Perspectives de tension du marché pétrolier et opportunités d’investissement
Nous estimons que les marchés pétroliers sont en passe de se tendre nettement dans les prochaines semaines, indépendamment des gros titres sur un éventuel accord concernant Ormuz. Les données actuelles montrent déjà que les stocks commerciaux mondiaux de brut se situent sous leur moyenne quinquennale, offrant une marge de manœuvre très limitée face à toute perturbation de l’offre. Les fondamentaux suggèrent des déficits marqués cet été, même dans les scénarios les plus optimistes.

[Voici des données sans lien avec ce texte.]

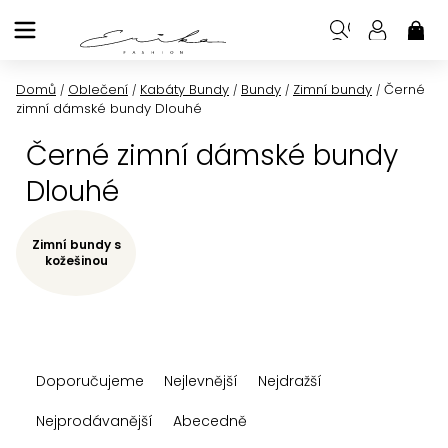
Přejít
na
NÁK
KOŠ
obsah
Domů
Oblečení
Kabáty Bundy
Bundy
Zimní bundy
Černé
/
/
/
/
/
zimní dámské bundy Dlouhé
Černé zimní dámské bundy
Dlouhé
Zimní bundy s
kožešinou
Ř
Doporučujeme
Nejlevnější
Nejdražší
a
z
Nejprodávanější
Abecedně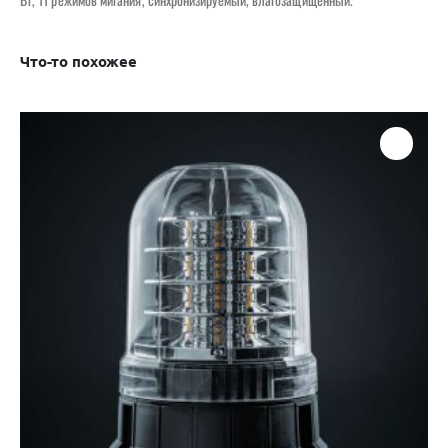
Что-то похожее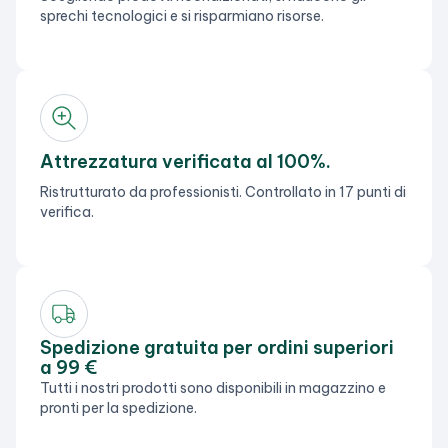
sprechi tecnologici e si risparmiano risorse.
Attrezzatura verificata al 100%.
Ristrutturato da professionisti. Controllato in 17 punti di
verifica.
Spedizione gratuita per ordini superiori
a 99 €
Tutti i nostri prodotti sono disponibili in magazzino e
pronti per la spedizione.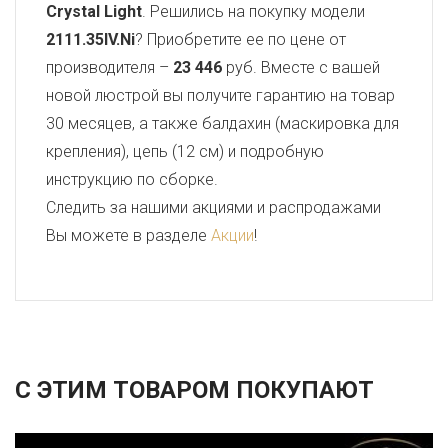
Crystal Light
. Решились на покупку модели
2111.35IV.Ni
? Приобретите ее по цене от
производителя –
23 446
руб. Вместе с вашей
новой люстрой вы получите гарантию на товар
30 месяцев, а также балдахин (маскировка для
крепления), цепь (12 см) и подробную
инструкцию по сборке.
Следить за нашими акциями и распродажами
Вы можете в разделе
Акции
!
С ЭТИМ ТОВАРОМ ПОКУПАЮТ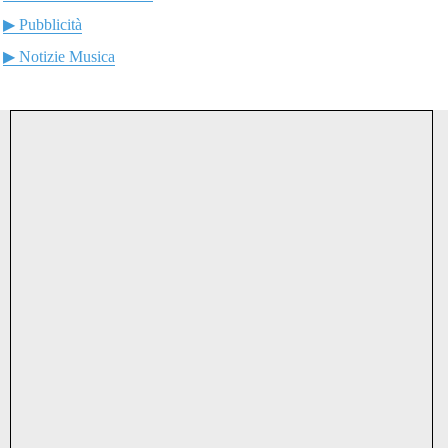
▶ Pubblicità
▶ Notizie Musica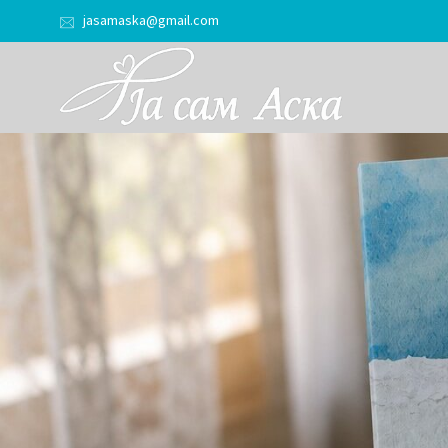
jasamaska@gmail.com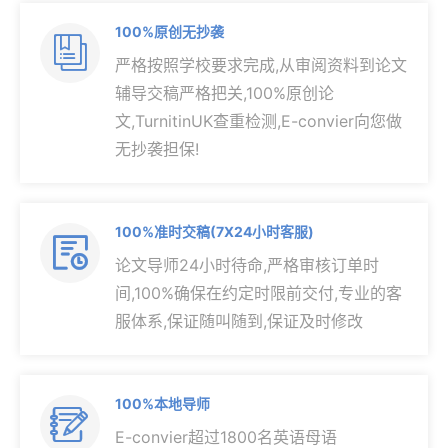
100%原创无抄袭

严格按照学校要求完成,从审阅资料到论文
辅导交稿严格把关,100%原创论
文,TurnitinUK查重检测,E-convier向您做
无抄袭担保!
100%准时交稿(7X24小时客服)

论文导师24小时待命,严格审核订单时
间,100%确保在约定时限前交付,专业的客
服体系,保证随叫随到,保证及时修改
100%本地导师

E-convier超过1800名英语母语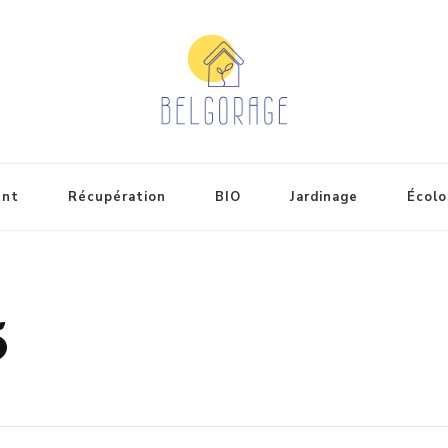
ent
Récupération
BIO
Jardinage
Écolo
5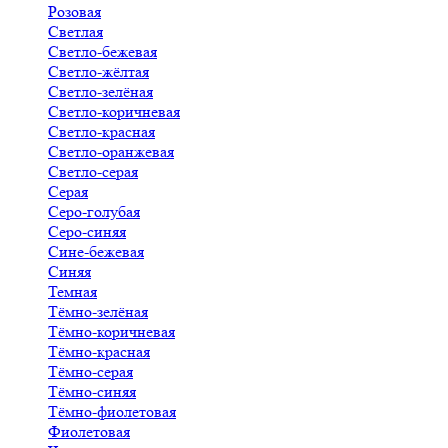
Розовая
Светлая
Светло-бежевая
Светло-жёлтая
Светло-зелёная
Светло-коричневая
Светло-красная
Светло-оранжевая
Светло-серая
Серая
Серо-голубая
Серо-синяя
Сине-бежевая
Синяя
Темная
Тёмно-зелёная
Тёмно-коричневая
Тёмно-красная
Тёмно-серая
Тёмно-синяя
Тёмно-фиолетовая
Фиолетовая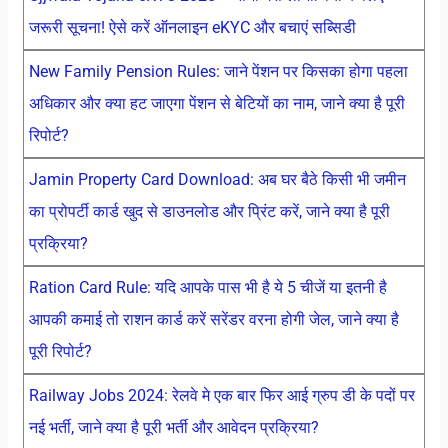
जरूरी सूचना! ऐसे करें ऑनलाइन eKYC और बचाएं सब्सिडी
New Family Pension Rules: जाने पेंशन पर किसका होगा पहला
अधिकार और क्या हट जाएगा पेंशन से बेटियों का नाम, जाने क्या है पूरी
रिपोर्ट?
Jamin Property Card Download: अब घर बैठे किसी भी जमीन
का प्रोपर्टी कार्ड खुद से डाउनलोड और प्रिंट करें, जाने क्या है पूरी
प्रक्रिया?
Ration Card Rule: यदि आपके पास भी है ये 5 चीजें या इतनी है
आपकी कमाई तो राशन कार्ड करें सरेंडर वरना होगी जेल, जाने क्या है
पूरी रिपोर्ट?
Railway Jobs 2024: रेलवे मे एक बार फिर आई ग्रुप डी के पदों पर
नई भर्ती, जाने क्या है पूरी भर्ती और आवेदन प्रक्रिया?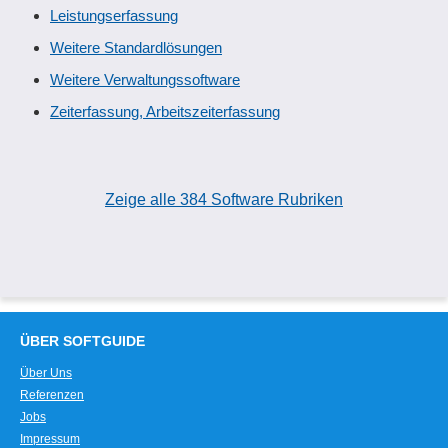
Leistungserfassung
Weitere Standardlösungen
Weitere Verwaltungssoftware
Zeiterfassung, Arbeitszeiterfassung
Zeige alle 384 Software Rubriken
ÜBER SOFTGUIDE
Über Uns
Referenzen
Jobs
Impressum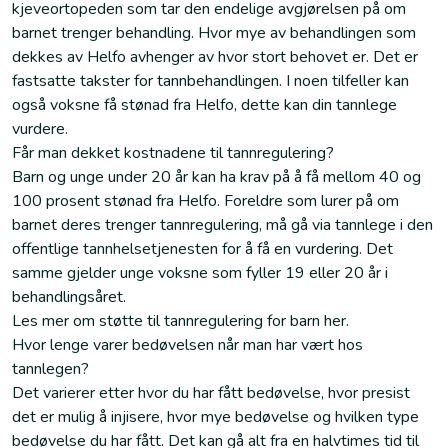
kjeveortopeden som tar den endelige avgjørelsen på om
barnet trenger behandling. Hvor mye av behandlingen som
dekkes av Helfo avhenger av hvor stort behovet er. Det er
fastsatte takster for tannbehandlingen. I noen tilfeller kan
også voksne få stønad fra Helfo, dette kan din tannlege
vurdere.
Får man dekket kostnadene til tannregulering?
Barn og unge under 20 år kan ha krav på å få mellom 40 og
100 prosent stønad fra Helfo. Foreldre som lurer på om
barnet deres trenger tannregulering, må gå via tannlege i den
offentlige tannhelsetjenesten for å få en vurdering. Det
samme gjelder unge voksne som fyller 19 eller 20 år i
behandlingsåret.
Les mer om støtte til tannregulering for barn her.
Hvor lenge varer bedøvelsen når man har vært hos
tannlegen?
Det varierer etter hvor du har fått bedøvelse, hvor presist
det er mulig å injisere, hvor mye bedøvelse og hvilken type
bedøvelse du har fått. Det kan gå alt fra en halvtimes tid til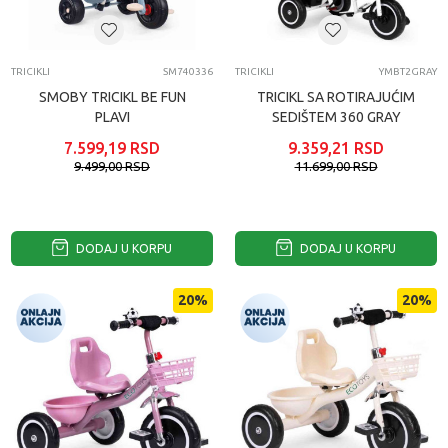
TRICIKLI
SM740336
TRICIKLI
YMBT2GRAY
SMOBY TRICIKL BE FUN
TRICIKL SA ROTIRAJUĆIM
PLAVI
SEDIŠTEM 360 GRAY
ECOTOYS
7.599,19
RSD
9.359,21
RSD
9.499,00
RSD
11.699,00
RSD
DODAJ U KORPU
DODAJ U KORPU
20
%
20
%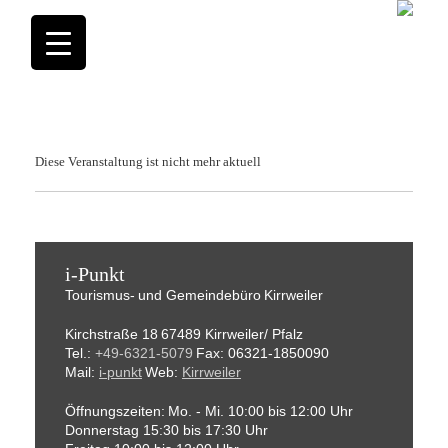
Diese Veranstaltung ist nicht mehr aktuell
i-Punkt
Tourismus-
und Gemeindebüro
Kirrweiler
Kirchstraße 18
67489 Kirrweiler/ Pfalz
Tel.:
+49-6321-5079
Fax: 06321-1850090
Mail:
i-punkt
Web:
Kirrweiler
Öffnungszeiten:
Mo. - Mi. 10:00 bis 12:00 Uhr
Donnerstag 15:30 bis 17:30 Uhr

Le pic de cette tension est attendu en juillet, ce qui crée une opportunité claire pour des positions haussières. Nous anticipons que le déficit de marché pourrait dépasser 9 millions de barils par jour, à mesure que les raffineries asiatiques augmentent leur utilisation tandis que l’offre demeure contrainte. Cela plaide en faveur de l’achat d’options d’achat (calls) sur l’échéance la plus proche ou de spreads haussiers (bull call spreads) afin de capter un potentiel pic de prix à court terme.
Risques, volatilité et stratégies de trading
Il convient de se méfier des titres trop optimistes, tout accord potentiel devant encore franchir des obstacles logistiques et politiques significatifs avant de se traduire dans l’offre physique. Les précédents historiques de tensions géopolitiques — comme l’envolée des prix à près de 150 dollars en 2008 — illustrent à quelle vitesse le sentiment peut basculer lorsque les fondamentaux sont tendus. Dans cet environnement, la volatilité implicite devrait rester élevée, ce qui fait des options de maturité courte un outil pertinent.
À l’approche de la fin du troisième trimestre, le tableau de l’offre devrait s’améliorer à mesure que la production du Moyen-Orient revient progressivement. Cela pourrait créer une divergence entre des mois d’été extrêmement tendus et un marché plus équilibré à l’entrée du quatrième trimestre. En conséquence, nous envisageons des stratégies visant à tirer parti de cette structure, par exemple des positions longues sur les contrats juillet ou août contre des positions courtes sur des contrats livrables en novembre ou décembre.